The Keeping Quilt By Patricia Polacco: A book reflection

As part of the initiative book buddy in the library group for MHPs two of our therapists read this wonderful book ‘The Keeping Quilt’. Their reflections made me curious to give it a read. I read the book and did not feel satiated enough and checked out the book and kept it with me for a week. During this week I travelled with the book, allowed myself to read it with my child, just have a look at it, notice the first thing that comes to my mind when I look at the book or just looking at the pictures.

This is a book of holding close to one’s family and roots when being physically in a different country/region. Author Patricia Polacco talks about her family that migrated from Russia to the US and how they keep close to their families in Russia by sewing a quilt out of clothes of several members of the family and making a border of the beautiful babushka (a headscarf).

The backdrop of the book of migration from Russia reminded me of the other book that I read ‘A man’s search for meaning’ by Victor Frankl. This book focuses on the author’s experiences in the concentration camp in Auschwitz as a prisoner and what helped him hold on to hope and survive the camp. It was the love for his wife and hope to see her again.

Thinking from that perspective of war and holocaust, what caught my attention really is the fact that for several generations the bride’s bouquet had only salt, bread and flowers, which means the struggle with hunger, losing loved ones was the prominent theme in their lives in Russia. When author got married it was the first-time wine was included in her wedding bouquet which says so much about the trauma of death and war and how even though families could have moved to safer places physically it takes decades to allow that joy/pleasure to be present in their lives.
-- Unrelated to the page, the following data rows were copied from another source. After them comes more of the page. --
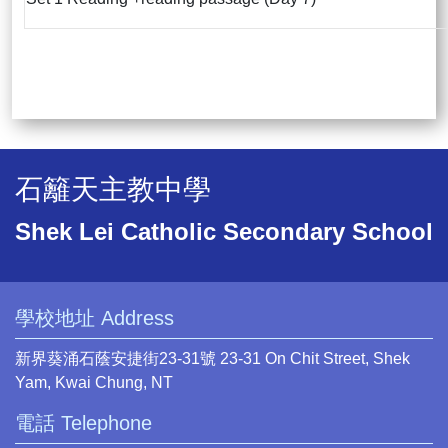
石籬天主教中學
Shek Lei Catholic Secondary School
學校地址 Address
新界葵涌石蔭安捷街23-31號 23-31 On Chit Street, Shek
Yam, Kwai Chung, NT
電話 Telephone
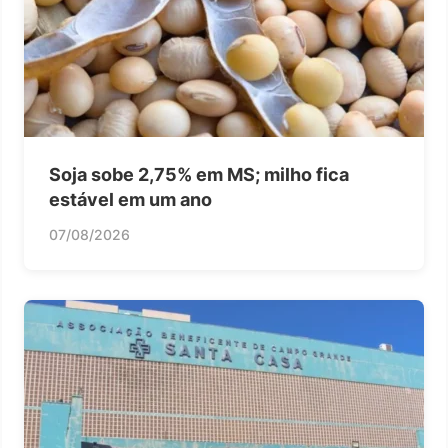
Soja sobe 2,75% em MS; milho fica
estável em um ano
07/08/2026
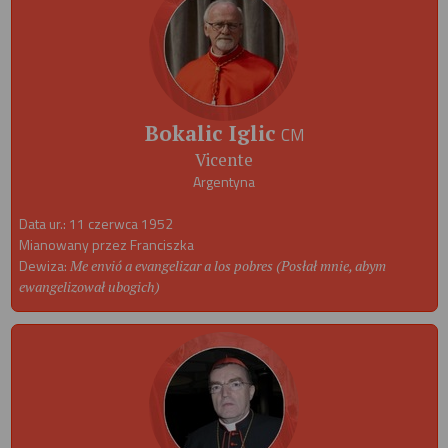
Bokalic Iglic
CM
Vicente
Argentyna
Data ur.: 11 czerwca 1952
Mianowany przez Franciszka
Dewiza:
Me envió a evangelizar a los pobres (Posłał mnie, abym
ewangelizował ubogich)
Interestingly when I read it with my 9 year old child, the first thing he noticed was the inclusion of wine in the bouquet and asked if wine as a new addition to bouquet and dancing have some connection? This I felt was very profound for his age. I also felt that this is the quilt that we share, to be able to sense subtle things around us. The book also got reminded me of my loved ones whom we lost in the journey of life and how a corner of my heart I still feel the warmth of their love and care. It feels like we are all protected by the invisible quilts of our families. Reading this book made me feel grounded, acknowledge the depth of being human and feeling in connection with our ancestors.

Coming from a space of privileged caste and identity location I also want to be mindful of aspects of the quilt I want to let go off before passing it on to the next generation. Also believing that my child has the agency and wisdom to keep or let go off any aspects of the quilt makes me feel at peace.

Overall, this is a gorgeous story of families, traditions, love and hope. A must read for all humans of all ages. It will make you wonder what invisible quilts have been keeping you going.